Items from a dataset
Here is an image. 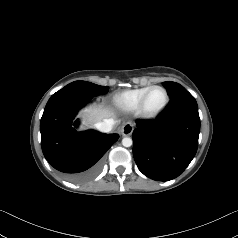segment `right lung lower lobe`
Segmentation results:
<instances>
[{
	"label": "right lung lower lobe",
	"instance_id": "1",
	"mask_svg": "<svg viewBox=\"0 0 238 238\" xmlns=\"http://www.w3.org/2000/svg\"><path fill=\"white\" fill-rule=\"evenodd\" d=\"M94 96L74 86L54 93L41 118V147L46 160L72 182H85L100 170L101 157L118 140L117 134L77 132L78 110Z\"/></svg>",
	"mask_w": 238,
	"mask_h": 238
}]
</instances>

* * *

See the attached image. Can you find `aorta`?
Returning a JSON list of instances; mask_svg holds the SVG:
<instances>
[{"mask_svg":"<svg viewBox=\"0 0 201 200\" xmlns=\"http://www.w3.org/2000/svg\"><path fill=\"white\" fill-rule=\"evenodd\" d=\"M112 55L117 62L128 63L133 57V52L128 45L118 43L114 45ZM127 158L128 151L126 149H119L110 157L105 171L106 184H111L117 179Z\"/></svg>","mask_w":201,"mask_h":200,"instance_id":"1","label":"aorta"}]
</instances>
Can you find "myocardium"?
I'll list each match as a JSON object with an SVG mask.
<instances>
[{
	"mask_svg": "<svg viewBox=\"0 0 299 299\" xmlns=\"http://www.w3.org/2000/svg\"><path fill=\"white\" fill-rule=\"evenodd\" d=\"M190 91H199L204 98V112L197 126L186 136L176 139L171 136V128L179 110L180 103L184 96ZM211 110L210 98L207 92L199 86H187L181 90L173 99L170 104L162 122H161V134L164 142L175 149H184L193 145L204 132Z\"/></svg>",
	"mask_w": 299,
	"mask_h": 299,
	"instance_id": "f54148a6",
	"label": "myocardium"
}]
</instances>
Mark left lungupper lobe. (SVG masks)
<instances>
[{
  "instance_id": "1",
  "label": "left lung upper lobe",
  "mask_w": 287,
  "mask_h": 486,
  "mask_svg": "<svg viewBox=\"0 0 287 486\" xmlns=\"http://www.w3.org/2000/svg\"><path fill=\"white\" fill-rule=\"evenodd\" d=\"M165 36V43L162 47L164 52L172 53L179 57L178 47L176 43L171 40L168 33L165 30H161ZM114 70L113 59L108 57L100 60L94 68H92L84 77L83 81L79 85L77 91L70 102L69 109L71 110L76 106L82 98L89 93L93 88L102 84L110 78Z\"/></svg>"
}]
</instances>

- [Exercise description] The word "find" appears in some lines above. Return every one of those lines.

- [Written reply]
See the attached image. Can you find `aorta`?
Can you find "myocardium"?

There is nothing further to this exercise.